By Jerry Geisel, Crain News Service
WASHINGTON (Nov. 25, 2014) — The U.S. Department of Health and Human Services (HHS) is warning employers that group healthcare plans that do not provide coverage for inpatient hospital and physician services will not pass the healthcare reform law's “minimum value” test.
HHS is the second federal agency to issue the advisory.
A plan that denies such coverage “is not a health plan in any meaningful sense and is contrary to the purpose of the minimum value requirement,” HHS said Nov. 21.
Plans that omit such coverage “fail to meet universally accepted minimum standards of value expected from, and inherent in the nature of, any arrangement that can reasonably called a health plan intended to provide the primary health coverage for employees,” HHS said in its proposed regulations.

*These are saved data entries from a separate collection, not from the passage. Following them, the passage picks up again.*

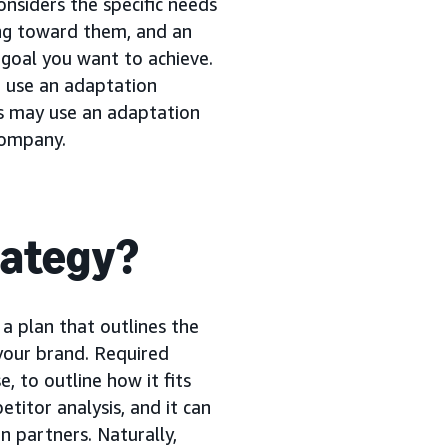
nsiders the specific needs
ng toward them, and an
 goal you want to achieve.
 use an adaptation
ds may use an adaptation
company.
rategy?
s a plan that outlines the
your brand. Required
, to outline how it fits
etitor analysis, and it can
n partners. Naturally,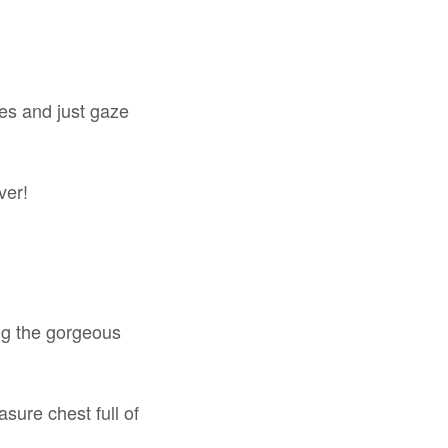
kes and just gaze
ver!
ong the gorgeous
asure chest full of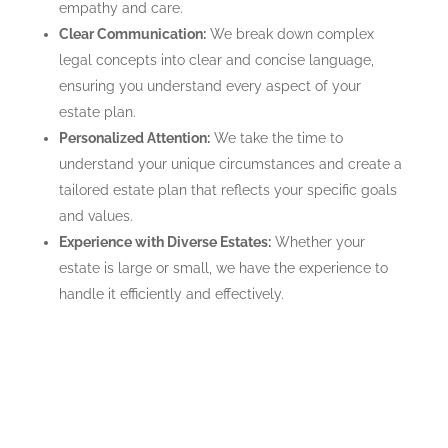
empathy and care.
Clear Communication:
We break down complex
legal concepts into clear and concise language,
ensuring you understand every aspect of your
estate plan.
Personalized Attention:
We take the time to
understand your unique circumstances and create a
tailored estate plan that reflects your specific goals
and values.
Experience with Diverse Estates:
Whether your
estate is large or small, we have the experience to
handle it efficiently and effectively.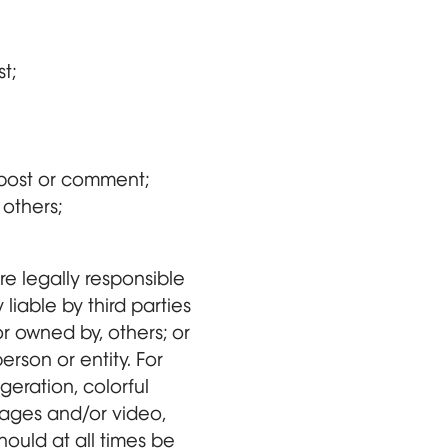
t;
a post or comment;
 others;
e legally responsible
liable by third parties
 owned by, others; or
rson or entity. For
eration, colorful
mages and/or video,
hould at all times be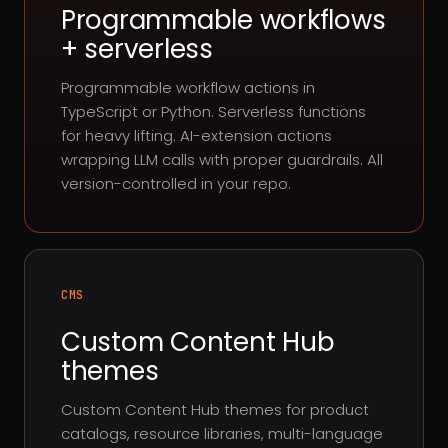
Programmable workflows
+ serverless
Programmable workflow actions in
TypeScript or Python. Serverless functions
for heavy lifting. AI-extension actions
wrapping LLM calls with proper guardrails. All
version-controlled in your repo.
CMS
Custom Content Hub
themes
Custom Content Hub themes for product
catalogs, resource libraries, multi-language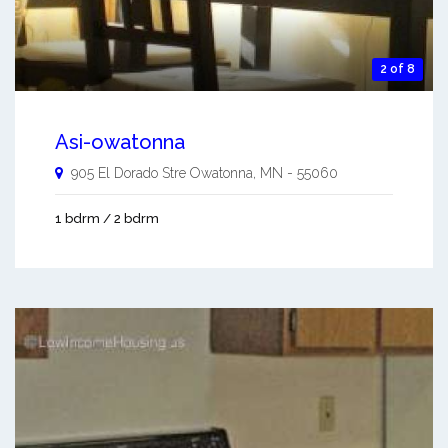
2 of 8
Asi-owatonna
905 El Dorado Stre
Owatonna
,
MN
-
55060
1 bdrm / 2 bdrm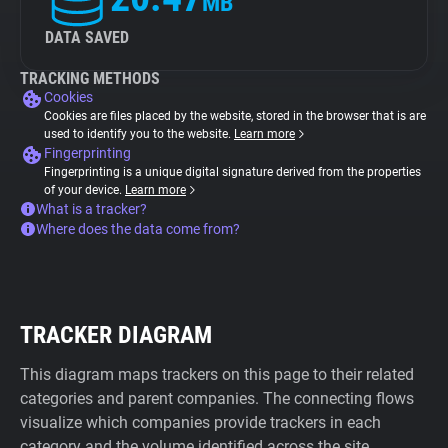
MB
DATA SAVED
TRACKING METHODS
Cookies
Cookies are files placed by the website, stored in the browser that is are
used to identify you to the website.
Learn more
Fingerprinting
Fingerprinting is a unique digital signature derived from the properties
of your device.
Learn more
What is a tracker?
Where does the data come from?
TRACKER DIAGRAM
This diagram maps trackers on this page to their related
categories and parent companies. The connecting flows
visualize which companies provide trackers in each
category and the volume identified across the site.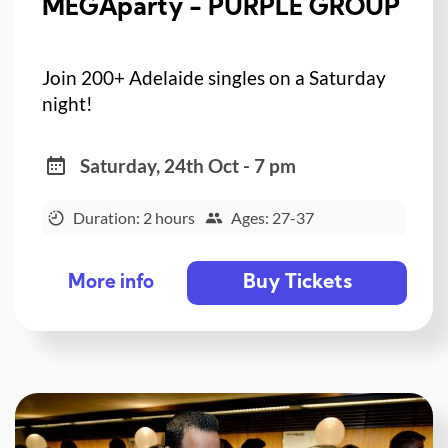
MEGAparty - PURPLE GROUP
Join 200+ Adelaide singles on a Saturday
night!
Saturday, 24th Oct - 7 pm
Duration: 2 hours
Ages: 27-37
Buy Tickets
More info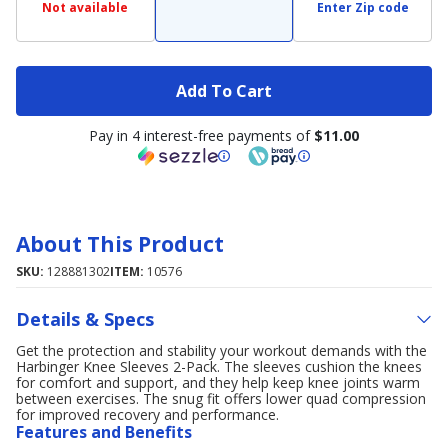
Not available
Enter Zip code
Add To Cart
Pay in 4 interest-free payments of
$11.00
About This Product
SKU:
128881302
ITEM:
10576
Details & Specs
Get the protection and stability your workout demands with the
Harbinger Knee Sleeves 2-Pack. The sleeves cushion the knees
for comfort and support, and they help keep knee joints warm
between exercises. The snug fit offers lower quad compression
for improved recovery and performance.
Features and Benefits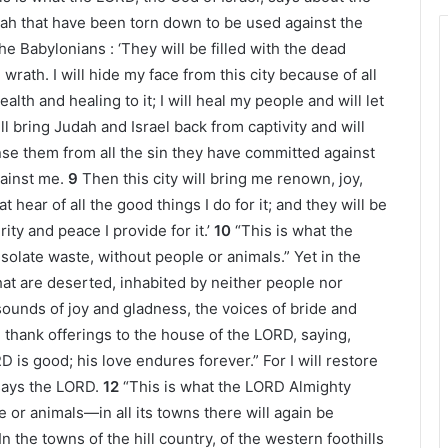
udah that have been torn down to be used against the
the Babylonians : ‘They will be filled with the dead
wrath. I will hide my face from this city because of all
ealth and healing to it; I will heal my people and will let
ill bring Judah and Israel back from captivity and will
anse them from all the sin they have committed against
gainst me.
9
Then this city will bring me renown, joy,
 hear of all the good things I do for it; and they will be
ty and peace I provide for it.’
10
“This is what the
esolate waste, without people or animals.” Yet in the
at are deserted, inhabited by neither people nor
sounds of joy and gladness, the voices of bride and
thank offerings to the house of the LORD, saying,
 is good; his love endures forever.” For I will restore
 says the LORD.
12
“This is what the LORD Almighty
e or animals—in all its towns there will again be
In the towns of the hill country, of the western foothills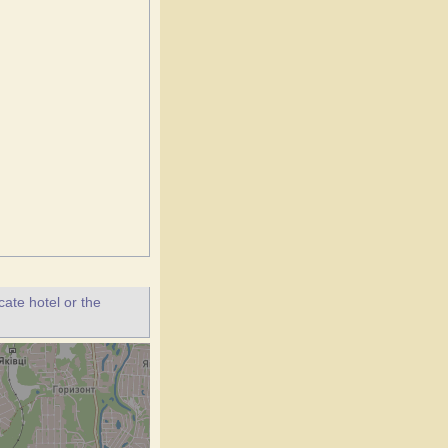
ate hotel or the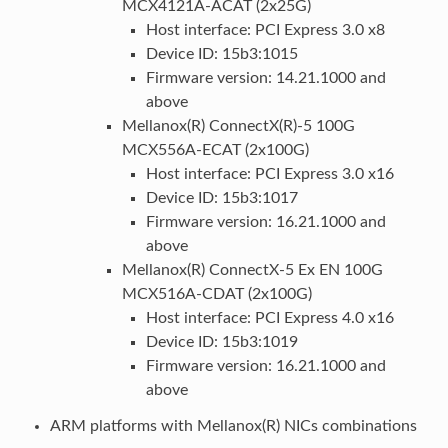
MCX4121A-ACAT (2x25G)
Host interface: PCI Express 3.0 x8
Device ID: 15b3:1015
Firmware version: 14.21.1000 and
above
Mellanox(R) ConnectX(R)-5 100G
MCX556A-ECAT (2x100G)
Host interface: PCI Express 3.0 x16
Device ID: 15b3:1017
Firmware version: 16.21.1000 and
above
Mellanox(R) ConnectX-5 Ex EN 100G
MCX516A-CDAT (2x100G)
Host interface: PCI Express 4.0 x16
Device ID: 15b3:1019
Firmware version: 16.21.1000 and
above
ARM platforms with Mellanox(R) NICs combinations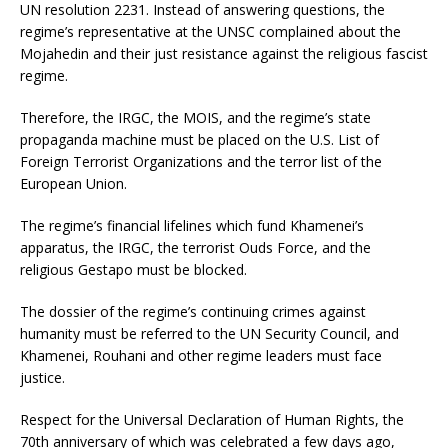
UN resolution 2231. Instead of answering questions, the
regime’s representative at the UNSC complained about the
Mojahedin and their just resistance against the religious fascist
regime.
Therefore, the IRGC, the MOIS, and the regime’s state
propaganda machine must be placed on the U.S. List of
Foreign Terrorist Organizations and the terror list of the
European Union.
The regime’s financial lifelines which fund Khamenei’s
apparatus, the IRGC, the terrorist Ouds Force, and the
religious Gestapo must be blocked.
The dossier of the regime’s continuing crimes against
humanity must be referred to the UN Security Council, and
Khamenei, Rouhani and other regime leaders must face
justice.
Respect for the Universal Declaration of Human Rights, the
70th anniversary of which was celebrated a few days ago,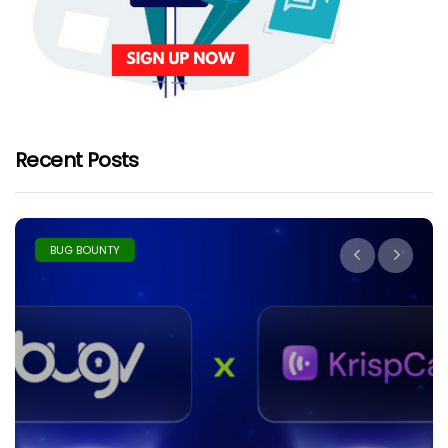
Recent Posts
BUG BOUNTY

The agency, following an earlier IRS announcement on the issue, said it will propose rules that will require healthcare plans to provide “substantial” coverage of both inpatient hospital and physician services in order to satisfy the Patient Protection and Affordable Care Act (ACA) minimum value standard.
HHS said it will seek public comment on how to determine if a plan offers “substantial” services.
How HHS defines “substantial” could affect employers beyond those offering ultra-skimpy plans, observers say.
“Depending on the definition they use, the implications could be much broader than the targeted plans that were viewed as abusive. So final regulations could affect employer plan designs that already cover hospital and physician services but don't meet the ‘substantial' requirement,” said Rich Stover, a principal with Buck Consultants at Xerox in Secaucus, N.J.
The two agencies' announcements involve an ACA provision that imposes, starting in 2015, stiff financial penalties on employers whose plans do not pass a minimum value test.